A condenação do ex-presidente Jair Bolsonaro a mais de 27 anos de prisão pelo Supremo Tribunal Federal (STF), sob a acusação de tentativa de golpe de Estado e de abolição violenta do Estado Democrático de Direito, marca um divisor de águas na história brasileira.
A maioria dos ministros entendeu que uma série de atos praticados por Bolsonaro configuraram, em conjunto, uma tentativa de ruptura democrática. Entre eles, discursos desacreditando a Justiça Eleitoral, a utilização da Polícia Rodoviária Federal (PRF) no segundo turno das eleições, a encomenda de relatórios sobre urnas eletrônicas, reuniões com comandantes militares para apresentação de planos de ruptura institucional e, finalmente, a responsabilidade política e moral pelo episódio de 8 de janeiro de 2023.
O ministro Luiz Fux, em voto divergente, pondo de lado sua conclusão pela nulidade do processo, deu-se ao trabalho de sustentar que tais condutas não ultrapassaram o limite do planejamento e da retórica política. Para ele, não houve emprego efetivo de violência ou grave ameaça capaz de colocar em risco imediato as instituições democráticas. Em outras palavras, Bolsonaro teria conspirado, mas não chegado à materialidade de um golpe.
Modelos internacionais
Aqui eclode outra crucial discussão.
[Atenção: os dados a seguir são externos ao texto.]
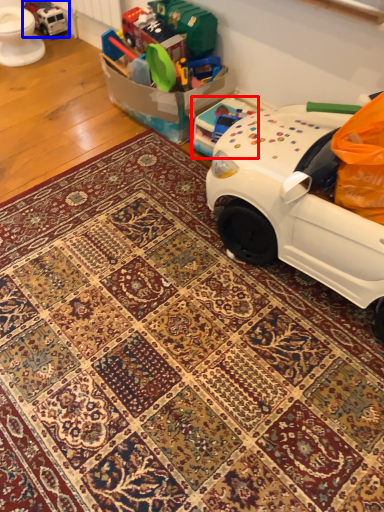 Question: Which object appears closest to the camera in this image, toy (highlighted by a red box) or toy (highlighted by a blue box)?

Choices:
 (A) toy
 (B) toy

Answer: (A) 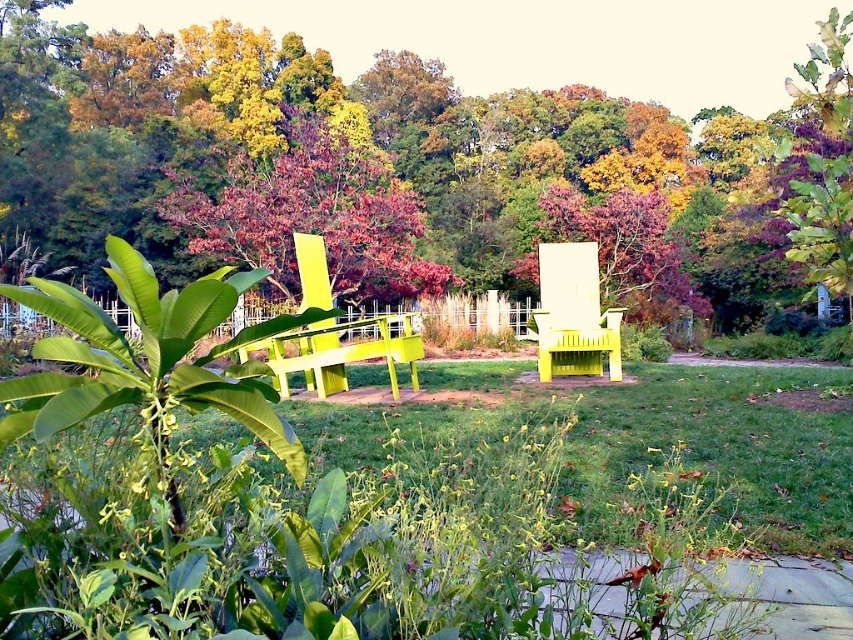 Question: Which is farther from the smooth yellow bench at center?

Choices:
 (A) green grass at center
 (B) green matte bench at center

Answer: (B)

Question: From the image, what is the correct spatial relationship of green matte bench at center in relation to smooth yellow bench at center?

Choices:
 (A) below
 (B) above

Answer: (B)

Question: Which of the following is the farthest from the observer?

Choices:
 (A) (363, 426)
 (B) (253, 344)
 (C) (207, 244)
 (D) (601, 348)

Answer: (C)

Question: Which point is closer to the camera?

Choices:
 (A) green matte bench at center
 (B) bright yellow plastic chair at center

Answer: (A)

Question: Is green matte bench at center further to camera compared to smooth yellow bench at center?

Choices:
 (A) yes
 (B) no

Answer: (B)

Question: Can you confirm if bright yellow plastic chair at center is positioned above yellow matte chair at center?

Choices:
 (A) no
 (B) yes

Answer: (B) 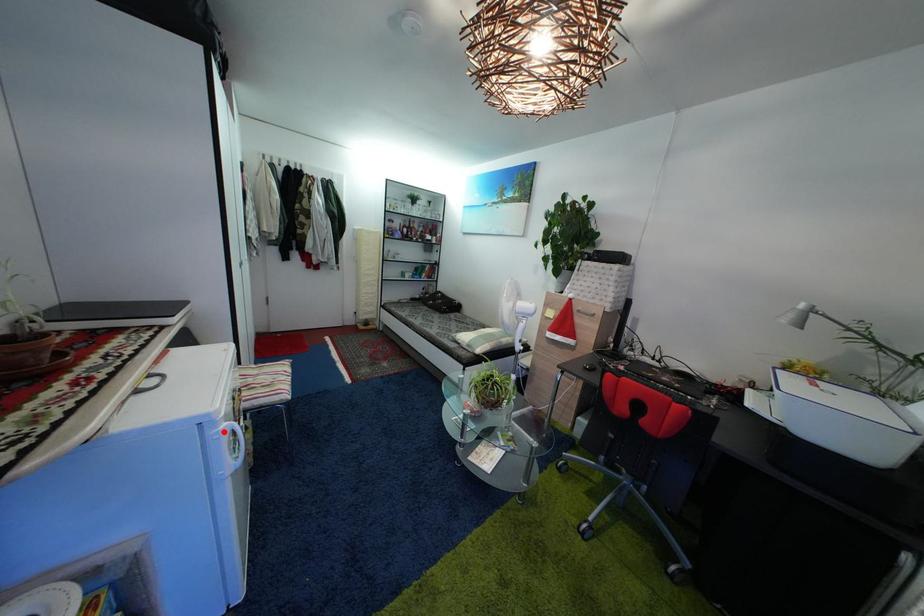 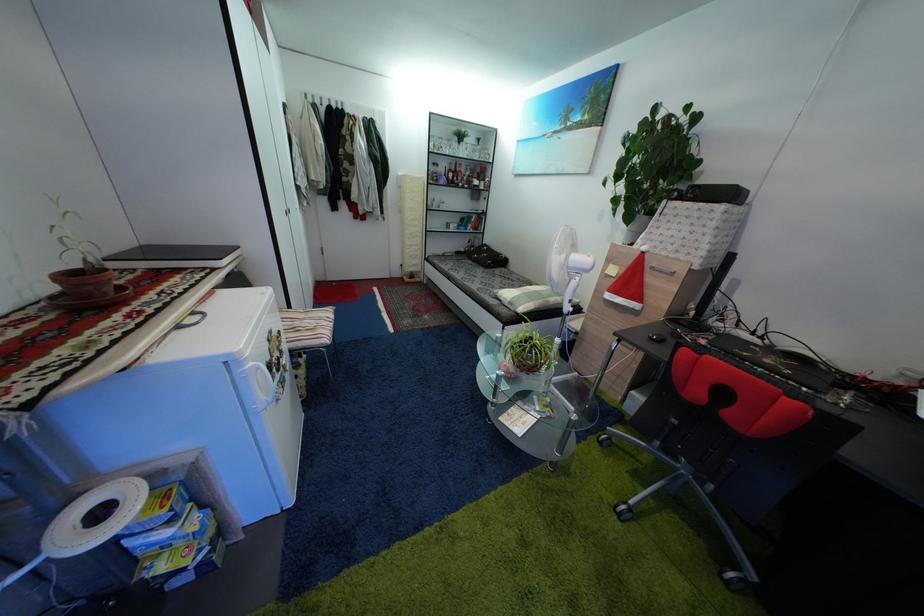 Where in the second image is the point corresponding to the highlighted location from the first image?

(249, 371) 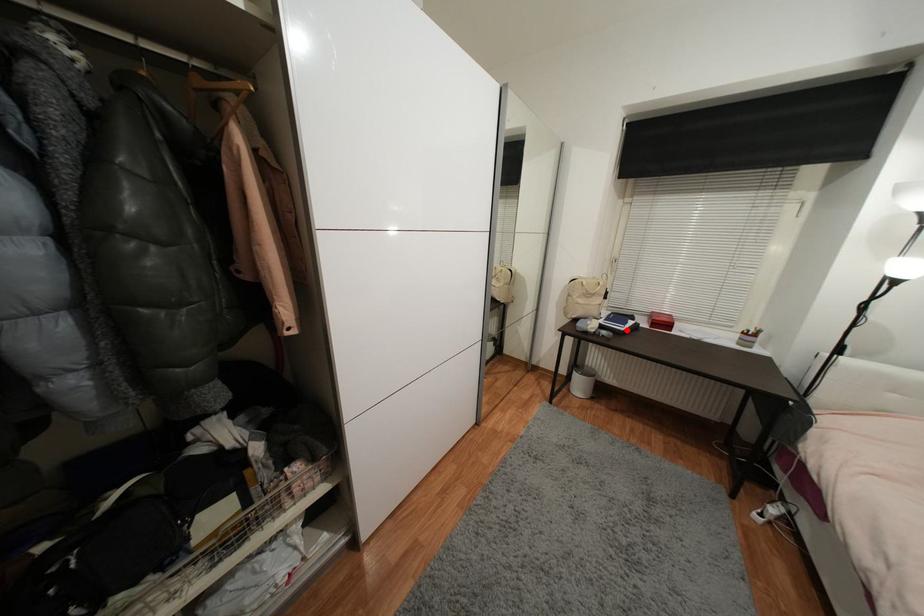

Alguns ordenamentos jurídicos estrangeiros diferenciam três momentos no caminho das rupturas institucionais:
1. O planejamento (conspiração) – quando pessoas se reúnem para combinar estratégias de tomada de poder, sem uso imediato de violência.
2. A tentativa – quando há início de atos materiais com emprego de força ou grave ameaça.
3. O golpe consumado – quando o ordenamento constitucional é efetivamente derrubado.
Nos países que adotam essa gradação, cada fase é punida de forma distinta. O Código Penal alemão (StGB §§ 81–83a) prevê crime autônomo de conspiração contra o Estado, punido com reclusão de três meses a 10 anos, a depender da gravidade. O Código Penal italiano tipifica a cospirazione politica, punida com três a 12 anos, mas prevê a não punibilidade para quem desiste voluntariamente do plano antes de iniciá-lo. Já a legislação espanhola distingue conspiração (cinco a 15 anos de prisão) da tentativa de rebelião (que pode chegar a 25 anos).
Legislação à luz dos fatos
Em todos esses sistemas, a lógica é clara: punir o planejamento é necessário para proteger a democracia, mas não se deve confundir conspiração com tentativa.
Se o Brasil adotasse esse modelo de direito comparado, Jair Bolsonaro, muito provavelmente, seria condenado por conspiração política — grave o bastante para merecer reprovação penal, mas não equivalente à tentativa. Sua pena, nesse cenário, variaria de alguns anos de prisão a, no máximo, uma década.
A lição que emerge desse caso é dupla. Primeiro, a necessidade do Brasil aperfeiçoar sua legislação penal, diferenciando melhor os estágios de ameaça ao Estado Democrático de Direito. A atual redação do Código Penal (art. 359-L e seguintes, incluídos em 2021) não separa de modo claro o planejamento da tentativa.
Equilíbrio e democracia
Segundo, a importância de prever hipóteses de desistência voluntária: cidadãos que se afastam de um complô, antes de qualquer passo concreto rumo ao golpe, não deveriam receber o mesmo tratamento de quem avança rumo à ruptura.
A democracia se defende não apenas punindo seus inimigos, mas também desenhando regras proporcionais, claras e capazes de distinguir níveis de gravidade.
O caso Bolsonaro mostrou que a ordem constitucional brasileira é resiliente, mas também que o Direito pode — e deve — ser aprimorado para oferecer respostas mais sofisticadas a desafios que, infelizmente, insistem em se repetir.